Tumours of the skull base

MALIGNANT

CARCINOMA

Carcinoma of the nasopharynx, paranasal sinuses or ear may extend intracranially either by direct erosion or through the skull foramina. It frequently penetrates the dura (in contrast to metastatic carcinoma of the spine) and may involve almost any cranial nerve. Symptoms of nasopharyngeal or sinus disease are often associated with facial pain and numbness. Spread to the CSF pathways leads to carcinomatous meningitis and may cause multiple cranial nerve palsies. Skull X-ray, CT scan and MR I scan will demonstrate a lesion involving the skull base. CT scanning most clearly shows the bone involvement. Treatment is usually restricted to retropharyngeal biopsy plus radiotherapy.

CHORDOMA

Rare tumours of notochordal cell rests arising predominantly in the sphenoido-occipital (clivus) and sacrococcygeal regions. Although growth begins in the midline, they often expand asymmetrically into the intracranial cavity. Chordomas may present at any age, but the incidence peaks in the 4th decade. They are locally invasive and rarely metastasise.

Clinical: most patients develop nasal obstruction. Cranial nerve palsies usually follow and depend on the exact tumour site. Skull X-ray shows a soft tissue mass with an osteolytic lesion of the sphenoid, basi-occiput or petrous apex. CT scan confirms the presence of a partly calcified mass causing marked bone destruction and extending into the nasopharyngeal space.

MRl scan more clearly demonstrates the structural relationships. Management: the tumour site prevents complete removal.

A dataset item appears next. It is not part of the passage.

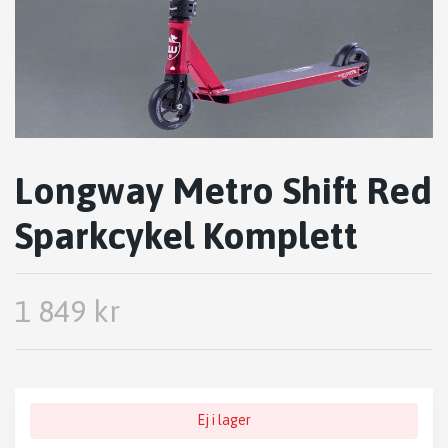
Longway Metro Shift Red
Sparkcykel Komplett
1 849 kr
Ej i lager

Usually extensive debulking (sometimes through the transoral route) is combined with radiotherapy. Most patients die within 10 years of the initial presentation.

BENIGN

GLOMUS JUGULARE TUMOUR (syn: chemodectoma, paraganglioma)

Rare tumour arising from chemoreceptor cells in the jugular bulb or from similar cells in the middle ear mucosa. This tumour extensively erodes the jugular foramen and petrous bone; many patients present with cranial nerve palsies, especially IX-XII. Chemodectomas occasionally arise at other sites and metastasis may occur. X-ray and CT scan demonstrate an osteolytic lesion expanding the jugular foramen. MRl shows the anatomical relationships.

Angiography reveals a vascular tumour, usually only filling from the external carotid artery, but occasionally from vertebral branches.

Management: tumour vascularity makes excision difficult. Selective embolisation may considerably reduce the operative risks or provide an alternative treatment. The value of radiotherapy is uncertain.

OSTEOMA

Rare tumours, usually occurring in the frontal sinus and eroding into the orbit, nasal cavity or anterior fossa. If sinus drainage becomes obstructed, a mucocele develops, often with infected contents. These lesions require excision, cither through an ethmoidal approach or through a frontal craniotomy.